During the fine-tuning process, the pre-trained network parameters are also updated. To prevent large changes in parameters, a smaller learning rate should be chosen. Using a larger learning rate may cause drastic changes in the parameters that leads to bad performance of the model. This is because the pre-trained model has already been trained on a large amount of data and its parameters have been adjusted to an optimal state. We perform an experimental comparison of the effect of different learning rates (\(1 \times 10^{ – 4}\), \(1 \times 10^{ – 5}\), \(1 \times 10^{ – 6}\)) on model performance and find that the model performs best when the learning rate is \(1 \times 10^{ – 5}\). Therefore, we fixed the learning rate at \(1 \times 10^{ – 5}\) for all subsequent experiments. In addition, considering limited computational resources and the need to prevent memory overflow, the batch size was set to 4 for each run, with two gradient accumulations. As a result, the cumulative batch size was set to 8.
Evaluation methods
In the case of sample imbalance, relying solely on a single metric may lead to an incomplete evaluation. Therefore, the classification performance of the model was assessed using a comprehensive set of five evaluation metrics: accuracy, precision, recall, F1 score, and the RMSE. The formula for calculating accuracy is shown in Eq. (2)43,44,45:
$$Accuracy = \frac{TP + TN}{{TP + TN + FP + FN}}$$
(2)
The calculation formulas for Precision, Recall, and F1 score are shown in Eqs. (3)–(5)46,47,48:
$$Precision = \frac{TP}{{TP + FP}}$$
(3)
$$Recall = \frac{TP}{{TP + FN}}$$
(4)
$$F1 = \frac{2 \times Precision \times Recall}{{Precision + Recall}} = \frac{2TP}{{2TP + FP + FN}}$$
(5)
where TP (true positive) represents the number of that the sample is predicted to be positive and it is positive; TN (true negative) represents the number of that the sample is predicted to be negative and it is negative; FP (false positive) represents the number of samples predicted to be positive but being negative; FN (false negative) represents the number of samples predicted to be negative but being positive.

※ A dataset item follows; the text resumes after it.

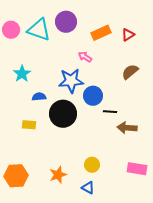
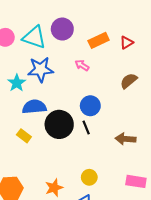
blue star: (71, 81) -> (41, 69), moved
blue semicircle: (39, 97) -> (34, 107), size x1.6
black line: (110, 112) -> (86, 128), moved, turned 64
yellow rectangle: (29, 125) -> (24, 136), turned 32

Precision measures how many of the samples predicted to be positive and they are actually positive; Recall measures how many of all positive samples are correctly predicted; and the F1 score is the harmonic mean of precision and recall, which can comprehensively consider the impact of both.
The calculation formulas for RMSE is shown in Eq. (6)33,49:
$$RMSE = \sqrt {\frac{1}{m}\sum\limits_{i = 1}^{m} {(y_{i} – \widehat{y}_{i} )}^{2} }$$
(6)
where \(y_{i}\) is the real value, \(\widehat{y}_{i}\) is the predicted value, and \(m\) is the number of samples. RMSE reflects the difference between the predicted value and the real value. The smaller the value of RMSE, the higher the accuracy of the prediction model.